Task brief: What lines of the listing below contain the word "criterion"? Copy each of them out.

Record set: Begin

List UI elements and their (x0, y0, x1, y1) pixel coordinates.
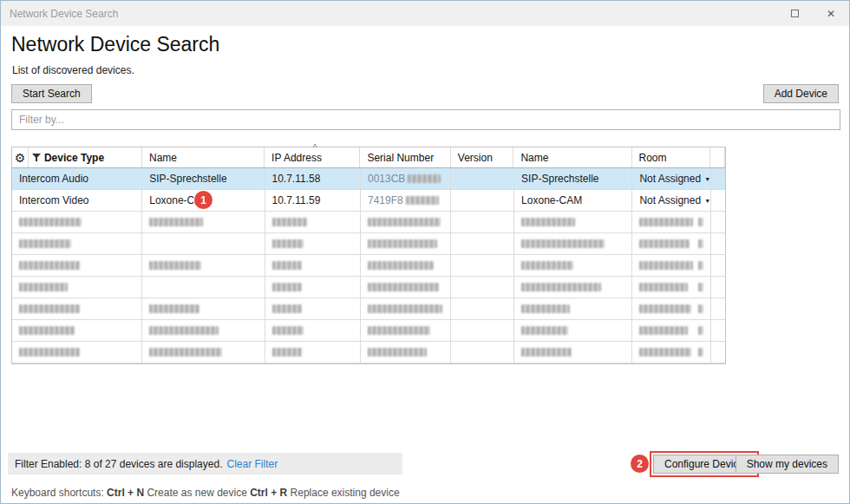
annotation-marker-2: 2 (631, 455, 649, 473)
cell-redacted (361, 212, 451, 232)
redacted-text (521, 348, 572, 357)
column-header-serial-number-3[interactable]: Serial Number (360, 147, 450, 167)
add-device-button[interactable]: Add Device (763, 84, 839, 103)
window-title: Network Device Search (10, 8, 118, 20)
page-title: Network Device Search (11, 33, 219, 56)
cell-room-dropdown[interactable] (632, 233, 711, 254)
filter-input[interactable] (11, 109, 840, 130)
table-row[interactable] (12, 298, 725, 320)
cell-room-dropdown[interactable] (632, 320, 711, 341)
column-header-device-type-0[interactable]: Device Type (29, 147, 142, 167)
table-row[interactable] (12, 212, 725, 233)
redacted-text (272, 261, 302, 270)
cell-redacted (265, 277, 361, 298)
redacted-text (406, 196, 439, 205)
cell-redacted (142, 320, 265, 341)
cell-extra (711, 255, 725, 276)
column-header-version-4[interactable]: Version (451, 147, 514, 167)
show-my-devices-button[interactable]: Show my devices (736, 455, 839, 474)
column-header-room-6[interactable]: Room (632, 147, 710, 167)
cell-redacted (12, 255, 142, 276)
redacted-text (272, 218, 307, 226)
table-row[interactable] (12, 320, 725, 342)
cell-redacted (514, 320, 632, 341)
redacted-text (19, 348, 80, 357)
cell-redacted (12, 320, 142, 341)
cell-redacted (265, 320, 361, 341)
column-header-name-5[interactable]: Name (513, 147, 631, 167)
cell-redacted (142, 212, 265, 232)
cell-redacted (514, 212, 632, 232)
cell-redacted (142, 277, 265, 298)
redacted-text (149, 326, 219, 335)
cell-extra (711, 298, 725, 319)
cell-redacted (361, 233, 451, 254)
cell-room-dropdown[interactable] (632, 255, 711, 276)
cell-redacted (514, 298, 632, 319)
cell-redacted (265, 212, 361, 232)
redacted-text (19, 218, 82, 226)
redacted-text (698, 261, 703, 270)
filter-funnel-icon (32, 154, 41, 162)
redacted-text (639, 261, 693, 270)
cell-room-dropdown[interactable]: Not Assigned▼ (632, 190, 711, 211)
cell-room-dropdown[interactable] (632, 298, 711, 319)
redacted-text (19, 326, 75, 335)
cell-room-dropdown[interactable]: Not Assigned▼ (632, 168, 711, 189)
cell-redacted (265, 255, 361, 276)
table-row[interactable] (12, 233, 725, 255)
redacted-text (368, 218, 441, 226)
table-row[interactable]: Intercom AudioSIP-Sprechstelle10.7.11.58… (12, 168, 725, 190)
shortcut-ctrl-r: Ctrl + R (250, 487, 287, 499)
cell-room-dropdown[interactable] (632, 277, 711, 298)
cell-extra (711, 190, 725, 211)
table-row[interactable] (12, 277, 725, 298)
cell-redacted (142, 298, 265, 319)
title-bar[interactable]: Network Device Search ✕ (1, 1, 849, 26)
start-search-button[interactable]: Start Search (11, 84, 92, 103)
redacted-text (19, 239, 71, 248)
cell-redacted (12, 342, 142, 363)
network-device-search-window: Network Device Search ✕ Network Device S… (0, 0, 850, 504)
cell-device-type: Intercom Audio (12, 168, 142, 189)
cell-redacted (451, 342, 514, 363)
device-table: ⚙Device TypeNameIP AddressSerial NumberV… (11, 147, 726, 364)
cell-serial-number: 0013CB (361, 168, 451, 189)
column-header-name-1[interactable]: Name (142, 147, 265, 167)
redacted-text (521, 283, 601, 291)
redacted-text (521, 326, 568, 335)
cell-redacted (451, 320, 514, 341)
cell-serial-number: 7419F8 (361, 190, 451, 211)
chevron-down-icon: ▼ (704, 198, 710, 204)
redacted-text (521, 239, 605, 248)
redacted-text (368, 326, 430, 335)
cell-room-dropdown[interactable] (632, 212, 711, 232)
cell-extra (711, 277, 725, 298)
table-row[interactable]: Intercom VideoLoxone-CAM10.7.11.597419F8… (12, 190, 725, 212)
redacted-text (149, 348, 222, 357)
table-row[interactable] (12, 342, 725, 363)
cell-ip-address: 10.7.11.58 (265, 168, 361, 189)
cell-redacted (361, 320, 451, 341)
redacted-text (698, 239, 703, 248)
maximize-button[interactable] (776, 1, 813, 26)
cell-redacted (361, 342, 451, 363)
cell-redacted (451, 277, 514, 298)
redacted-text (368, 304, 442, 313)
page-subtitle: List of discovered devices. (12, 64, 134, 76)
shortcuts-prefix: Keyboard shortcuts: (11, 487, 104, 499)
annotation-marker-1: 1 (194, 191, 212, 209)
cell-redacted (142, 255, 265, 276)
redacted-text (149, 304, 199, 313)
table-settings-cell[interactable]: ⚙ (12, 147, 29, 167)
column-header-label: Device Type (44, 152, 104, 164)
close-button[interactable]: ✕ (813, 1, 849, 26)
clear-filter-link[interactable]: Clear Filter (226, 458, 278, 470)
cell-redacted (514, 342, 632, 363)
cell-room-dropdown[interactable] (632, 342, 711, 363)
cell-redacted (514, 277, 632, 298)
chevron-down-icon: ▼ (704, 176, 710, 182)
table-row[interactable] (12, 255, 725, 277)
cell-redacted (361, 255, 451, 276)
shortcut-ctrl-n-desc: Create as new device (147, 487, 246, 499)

Record set: End
Record set: Begin

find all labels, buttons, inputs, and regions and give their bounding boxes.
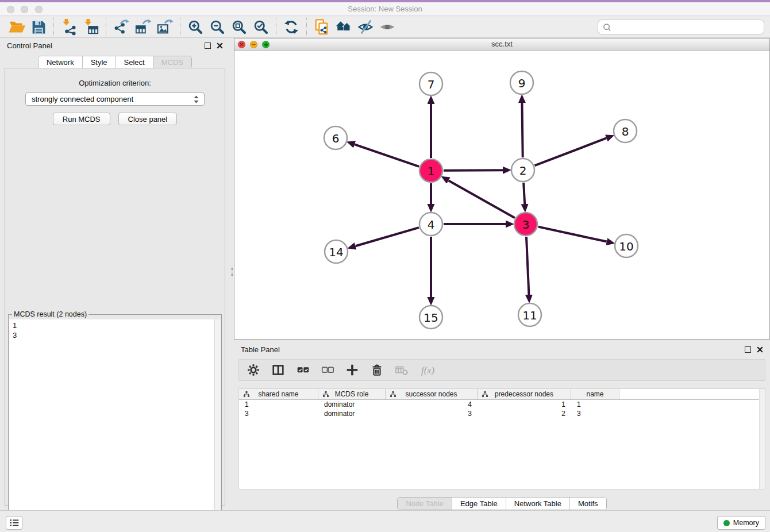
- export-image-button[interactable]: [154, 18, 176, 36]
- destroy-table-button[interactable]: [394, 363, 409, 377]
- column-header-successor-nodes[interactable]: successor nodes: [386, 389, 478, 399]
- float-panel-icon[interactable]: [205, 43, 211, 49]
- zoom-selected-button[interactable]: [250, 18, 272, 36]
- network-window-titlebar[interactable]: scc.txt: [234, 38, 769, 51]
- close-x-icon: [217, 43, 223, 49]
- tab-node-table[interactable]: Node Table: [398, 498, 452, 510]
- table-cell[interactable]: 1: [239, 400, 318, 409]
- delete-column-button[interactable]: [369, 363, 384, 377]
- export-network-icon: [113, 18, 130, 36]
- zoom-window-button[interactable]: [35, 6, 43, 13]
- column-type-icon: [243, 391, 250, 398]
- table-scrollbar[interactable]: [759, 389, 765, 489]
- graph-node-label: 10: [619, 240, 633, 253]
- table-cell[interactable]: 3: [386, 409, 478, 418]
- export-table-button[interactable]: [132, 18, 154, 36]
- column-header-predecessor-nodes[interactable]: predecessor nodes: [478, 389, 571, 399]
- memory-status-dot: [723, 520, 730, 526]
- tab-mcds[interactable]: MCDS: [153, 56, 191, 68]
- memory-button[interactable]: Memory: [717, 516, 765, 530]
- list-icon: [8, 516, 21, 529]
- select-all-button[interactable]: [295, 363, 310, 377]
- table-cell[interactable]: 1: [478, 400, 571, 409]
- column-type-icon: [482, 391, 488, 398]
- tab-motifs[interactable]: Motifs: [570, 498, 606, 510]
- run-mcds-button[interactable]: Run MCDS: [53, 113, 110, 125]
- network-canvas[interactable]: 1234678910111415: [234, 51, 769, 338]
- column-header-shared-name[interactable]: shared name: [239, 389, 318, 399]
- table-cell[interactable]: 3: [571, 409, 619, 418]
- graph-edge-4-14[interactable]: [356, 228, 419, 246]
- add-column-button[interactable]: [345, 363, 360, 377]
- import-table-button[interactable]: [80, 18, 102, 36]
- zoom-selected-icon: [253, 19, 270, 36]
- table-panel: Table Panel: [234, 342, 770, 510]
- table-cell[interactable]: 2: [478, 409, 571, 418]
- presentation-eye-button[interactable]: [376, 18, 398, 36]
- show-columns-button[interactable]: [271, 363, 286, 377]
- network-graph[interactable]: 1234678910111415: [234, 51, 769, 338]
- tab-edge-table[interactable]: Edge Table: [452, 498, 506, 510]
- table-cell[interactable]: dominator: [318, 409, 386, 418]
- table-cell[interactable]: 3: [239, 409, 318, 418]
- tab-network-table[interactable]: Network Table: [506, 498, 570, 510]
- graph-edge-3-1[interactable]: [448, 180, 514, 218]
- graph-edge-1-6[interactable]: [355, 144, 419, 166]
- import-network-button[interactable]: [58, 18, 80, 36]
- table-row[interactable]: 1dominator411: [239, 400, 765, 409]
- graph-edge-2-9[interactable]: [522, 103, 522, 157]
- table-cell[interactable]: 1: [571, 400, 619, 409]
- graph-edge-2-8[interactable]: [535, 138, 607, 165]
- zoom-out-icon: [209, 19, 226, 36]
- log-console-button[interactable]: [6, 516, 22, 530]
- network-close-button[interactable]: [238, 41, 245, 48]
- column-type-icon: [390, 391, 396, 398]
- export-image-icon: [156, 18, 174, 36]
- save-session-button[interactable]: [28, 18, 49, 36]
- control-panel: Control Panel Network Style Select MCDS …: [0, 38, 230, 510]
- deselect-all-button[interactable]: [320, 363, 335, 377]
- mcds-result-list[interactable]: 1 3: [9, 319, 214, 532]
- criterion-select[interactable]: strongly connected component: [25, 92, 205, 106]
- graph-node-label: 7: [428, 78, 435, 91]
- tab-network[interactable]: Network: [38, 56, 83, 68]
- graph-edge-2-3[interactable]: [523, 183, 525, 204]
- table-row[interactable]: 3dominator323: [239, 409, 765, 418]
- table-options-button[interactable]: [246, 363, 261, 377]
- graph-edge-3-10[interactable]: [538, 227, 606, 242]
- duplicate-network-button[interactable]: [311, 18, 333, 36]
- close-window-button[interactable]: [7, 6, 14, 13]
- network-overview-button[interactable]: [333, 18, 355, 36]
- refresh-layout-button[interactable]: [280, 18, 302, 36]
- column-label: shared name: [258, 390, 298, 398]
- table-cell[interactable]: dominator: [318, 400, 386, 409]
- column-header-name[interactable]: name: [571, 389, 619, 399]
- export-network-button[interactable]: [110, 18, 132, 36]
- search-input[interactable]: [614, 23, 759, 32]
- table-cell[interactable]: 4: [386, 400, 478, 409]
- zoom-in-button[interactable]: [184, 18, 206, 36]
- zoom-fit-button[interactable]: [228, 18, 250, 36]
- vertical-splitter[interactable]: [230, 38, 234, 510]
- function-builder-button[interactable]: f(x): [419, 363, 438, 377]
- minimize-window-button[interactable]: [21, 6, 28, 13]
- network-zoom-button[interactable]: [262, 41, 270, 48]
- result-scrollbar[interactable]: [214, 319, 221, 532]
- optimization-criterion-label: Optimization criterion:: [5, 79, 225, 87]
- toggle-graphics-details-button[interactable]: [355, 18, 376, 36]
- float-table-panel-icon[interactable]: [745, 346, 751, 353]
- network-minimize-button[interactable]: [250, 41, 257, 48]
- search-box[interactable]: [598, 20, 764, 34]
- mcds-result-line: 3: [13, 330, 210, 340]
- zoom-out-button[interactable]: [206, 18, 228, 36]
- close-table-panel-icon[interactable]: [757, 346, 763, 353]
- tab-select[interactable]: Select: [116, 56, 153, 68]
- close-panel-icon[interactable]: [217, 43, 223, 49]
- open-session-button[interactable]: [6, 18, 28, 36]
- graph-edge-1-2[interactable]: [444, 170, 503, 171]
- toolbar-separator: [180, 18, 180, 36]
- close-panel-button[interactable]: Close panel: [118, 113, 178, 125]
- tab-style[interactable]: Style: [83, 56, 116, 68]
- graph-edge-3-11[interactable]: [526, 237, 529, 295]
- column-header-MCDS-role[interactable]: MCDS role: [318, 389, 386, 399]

Record set: End
Record set: Begin

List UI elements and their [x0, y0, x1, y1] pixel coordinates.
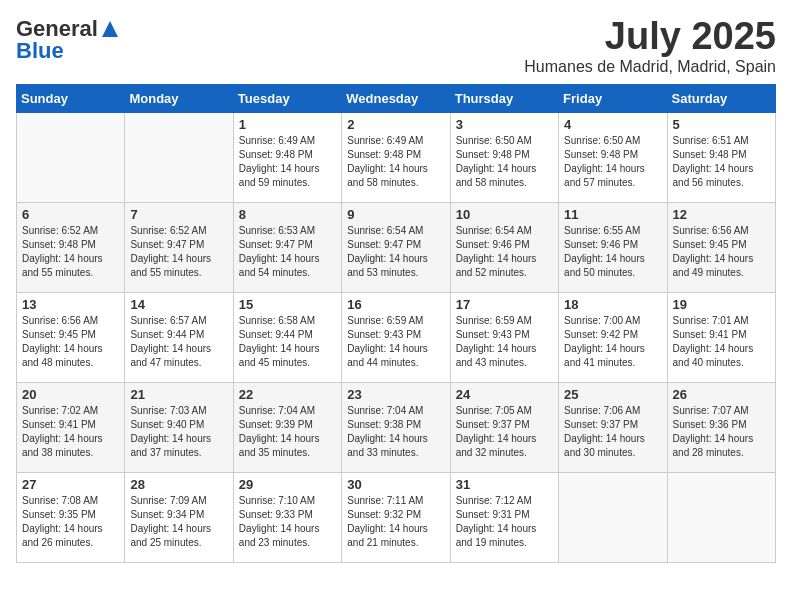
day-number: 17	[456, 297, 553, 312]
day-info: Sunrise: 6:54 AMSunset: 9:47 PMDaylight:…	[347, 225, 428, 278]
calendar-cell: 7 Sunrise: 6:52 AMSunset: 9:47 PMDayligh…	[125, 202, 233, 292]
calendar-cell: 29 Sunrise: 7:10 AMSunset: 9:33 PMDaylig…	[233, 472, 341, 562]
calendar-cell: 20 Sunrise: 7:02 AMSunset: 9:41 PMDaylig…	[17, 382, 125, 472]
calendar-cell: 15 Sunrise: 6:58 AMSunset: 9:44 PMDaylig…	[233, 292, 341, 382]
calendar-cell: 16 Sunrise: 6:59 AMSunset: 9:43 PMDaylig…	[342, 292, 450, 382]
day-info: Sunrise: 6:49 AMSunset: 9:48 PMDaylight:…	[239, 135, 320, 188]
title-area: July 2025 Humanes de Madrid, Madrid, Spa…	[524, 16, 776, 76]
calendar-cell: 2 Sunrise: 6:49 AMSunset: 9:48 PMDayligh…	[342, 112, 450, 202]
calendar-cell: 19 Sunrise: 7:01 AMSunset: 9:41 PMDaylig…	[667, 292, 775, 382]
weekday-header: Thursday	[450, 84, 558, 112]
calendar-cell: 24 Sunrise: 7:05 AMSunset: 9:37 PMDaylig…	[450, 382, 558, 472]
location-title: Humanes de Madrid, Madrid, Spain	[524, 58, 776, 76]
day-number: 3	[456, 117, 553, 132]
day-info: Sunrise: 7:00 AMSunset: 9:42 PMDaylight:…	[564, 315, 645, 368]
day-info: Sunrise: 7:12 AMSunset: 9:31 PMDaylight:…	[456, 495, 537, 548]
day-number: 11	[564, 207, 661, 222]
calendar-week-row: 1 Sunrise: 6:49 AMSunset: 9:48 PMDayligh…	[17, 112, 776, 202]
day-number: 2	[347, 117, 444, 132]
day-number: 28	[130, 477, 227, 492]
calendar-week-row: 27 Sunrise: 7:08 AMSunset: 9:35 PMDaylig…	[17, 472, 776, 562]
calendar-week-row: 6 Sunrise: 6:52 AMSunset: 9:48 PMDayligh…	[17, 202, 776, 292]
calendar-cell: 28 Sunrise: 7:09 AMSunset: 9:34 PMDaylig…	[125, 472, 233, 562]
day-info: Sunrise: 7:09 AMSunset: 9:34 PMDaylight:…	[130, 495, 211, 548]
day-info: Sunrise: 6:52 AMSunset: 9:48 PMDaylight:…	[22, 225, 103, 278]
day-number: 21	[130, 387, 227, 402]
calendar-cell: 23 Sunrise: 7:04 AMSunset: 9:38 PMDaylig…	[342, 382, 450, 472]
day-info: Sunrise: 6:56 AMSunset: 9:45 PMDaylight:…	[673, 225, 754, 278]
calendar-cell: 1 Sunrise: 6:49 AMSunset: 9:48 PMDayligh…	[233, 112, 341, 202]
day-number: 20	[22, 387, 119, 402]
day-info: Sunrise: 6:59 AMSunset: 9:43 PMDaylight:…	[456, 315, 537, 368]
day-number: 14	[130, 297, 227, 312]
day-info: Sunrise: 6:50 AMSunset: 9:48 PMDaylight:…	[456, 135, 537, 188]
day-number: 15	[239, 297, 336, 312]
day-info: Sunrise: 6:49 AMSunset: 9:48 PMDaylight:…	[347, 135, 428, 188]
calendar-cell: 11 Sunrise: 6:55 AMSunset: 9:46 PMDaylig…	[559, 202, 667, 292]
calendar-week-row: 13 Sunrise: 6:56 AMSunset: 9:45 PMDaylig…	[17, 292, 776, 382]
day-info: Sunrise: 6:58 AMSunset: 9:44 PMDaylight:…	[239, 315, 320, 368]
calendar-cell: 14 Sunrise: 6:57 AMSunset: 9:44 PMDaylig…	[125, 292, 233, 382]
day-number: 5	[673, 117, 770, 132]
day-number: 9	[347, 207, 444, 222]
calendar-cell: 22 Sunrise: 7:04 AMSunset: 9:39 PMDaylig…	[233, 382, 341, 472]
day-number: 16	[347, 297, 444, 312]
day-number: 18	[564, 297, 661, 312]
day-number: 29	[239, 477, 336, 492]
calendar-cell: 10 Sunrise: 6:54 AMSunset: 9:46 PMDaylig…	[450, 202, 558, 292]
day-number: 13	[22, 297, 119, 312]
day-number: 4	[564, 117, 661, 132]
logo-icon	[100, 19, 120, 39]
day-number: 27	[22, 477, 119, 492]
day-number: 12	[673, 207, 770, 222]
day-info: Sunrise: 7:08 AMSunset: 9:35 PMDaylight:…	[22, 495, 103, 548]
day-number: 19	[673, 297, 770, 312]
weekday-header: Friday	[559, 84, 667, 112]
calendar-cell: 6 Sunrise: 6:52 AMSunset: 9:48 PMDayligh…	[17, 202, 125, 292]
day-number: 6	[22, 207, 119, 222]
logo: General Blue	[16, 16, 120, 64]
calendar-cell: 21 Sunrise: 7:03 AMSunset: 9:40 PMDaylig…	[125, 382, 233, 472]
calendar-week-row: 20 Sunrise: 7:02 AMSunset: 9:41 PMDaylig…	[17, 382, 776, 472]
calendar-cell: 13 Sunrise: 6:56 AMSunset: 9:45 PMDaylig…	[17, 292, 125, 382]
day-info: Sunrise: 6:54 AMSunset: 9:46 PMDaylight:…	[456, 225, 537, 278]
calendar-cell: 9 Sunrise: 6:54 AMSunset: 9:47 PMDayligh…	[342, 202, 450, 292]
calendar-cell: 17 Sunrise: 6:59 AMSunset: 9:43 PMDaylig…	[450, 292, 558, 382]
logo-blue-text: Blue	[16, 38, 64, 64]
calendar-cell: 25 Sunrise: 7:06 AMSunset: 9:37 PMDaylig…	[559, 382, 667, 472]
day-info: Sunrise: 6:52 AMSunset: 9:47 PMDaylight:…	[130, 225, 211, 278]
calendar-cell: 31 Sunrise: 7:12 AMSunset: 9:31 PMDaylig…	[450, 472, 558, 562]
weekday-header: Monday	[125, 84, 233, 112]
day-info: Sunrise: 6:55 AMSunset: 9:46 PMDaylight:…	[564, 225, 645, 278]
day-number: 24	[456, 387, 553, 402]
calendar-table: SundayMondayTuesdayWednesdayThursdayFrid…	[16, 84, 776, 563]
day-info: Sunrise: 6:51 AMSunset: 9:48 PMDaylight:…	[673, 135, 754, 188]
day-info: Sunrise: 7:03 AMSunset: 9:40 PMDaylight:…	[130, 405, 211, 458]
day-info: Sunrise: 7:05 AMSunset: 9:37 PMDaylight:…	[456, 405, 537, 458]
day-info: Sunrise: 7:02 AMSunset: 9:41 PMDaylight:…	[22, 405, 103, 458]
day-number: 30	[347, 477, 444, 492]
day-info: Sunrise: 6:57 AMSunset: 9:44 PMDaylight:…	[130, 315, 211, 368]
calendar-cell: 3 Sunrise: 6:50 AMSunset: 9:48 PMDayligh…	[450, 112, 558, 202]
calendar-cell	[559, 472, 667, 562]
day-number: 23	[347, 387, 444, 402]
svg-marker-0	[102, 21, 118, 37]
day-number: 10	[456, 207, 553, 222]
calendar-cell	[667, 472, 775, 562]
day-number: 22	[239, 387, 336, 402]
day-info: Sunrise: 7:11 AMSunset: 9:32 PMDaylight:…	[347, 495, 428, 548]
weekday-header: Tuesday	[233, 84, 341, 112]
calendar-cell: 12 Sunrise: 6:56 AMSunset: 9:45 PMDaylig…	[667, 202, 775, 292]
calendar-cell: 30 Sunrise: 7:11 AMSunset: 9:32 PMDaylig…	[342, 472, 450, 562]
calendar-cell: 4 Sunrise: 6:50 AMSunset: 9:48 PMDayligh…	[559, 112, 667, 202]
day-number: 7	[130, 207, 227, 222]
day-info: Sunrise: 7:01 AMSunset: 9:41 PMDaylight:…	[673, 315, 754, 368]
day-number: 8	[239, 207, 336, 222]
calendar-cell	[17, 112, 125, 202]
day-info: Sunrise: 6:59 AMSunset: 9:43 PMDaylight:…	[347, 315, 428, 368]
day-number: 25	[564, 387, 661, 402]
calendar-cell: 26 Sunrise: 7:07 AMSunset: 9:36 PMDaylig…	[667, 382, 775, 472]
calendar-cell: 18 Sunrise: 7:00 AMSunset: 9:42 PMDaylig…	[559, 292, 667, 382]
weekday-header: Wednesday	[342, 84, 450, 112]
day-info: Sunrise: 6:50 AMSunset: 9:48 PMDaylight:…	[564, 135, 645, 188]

Record set: End

Result below:
- criterion-select[interactable]: strongly connected component: [25, 92, 205, 106]
- optimization-criterion-label: Optimization criterion:: [5, 79, 225, 87]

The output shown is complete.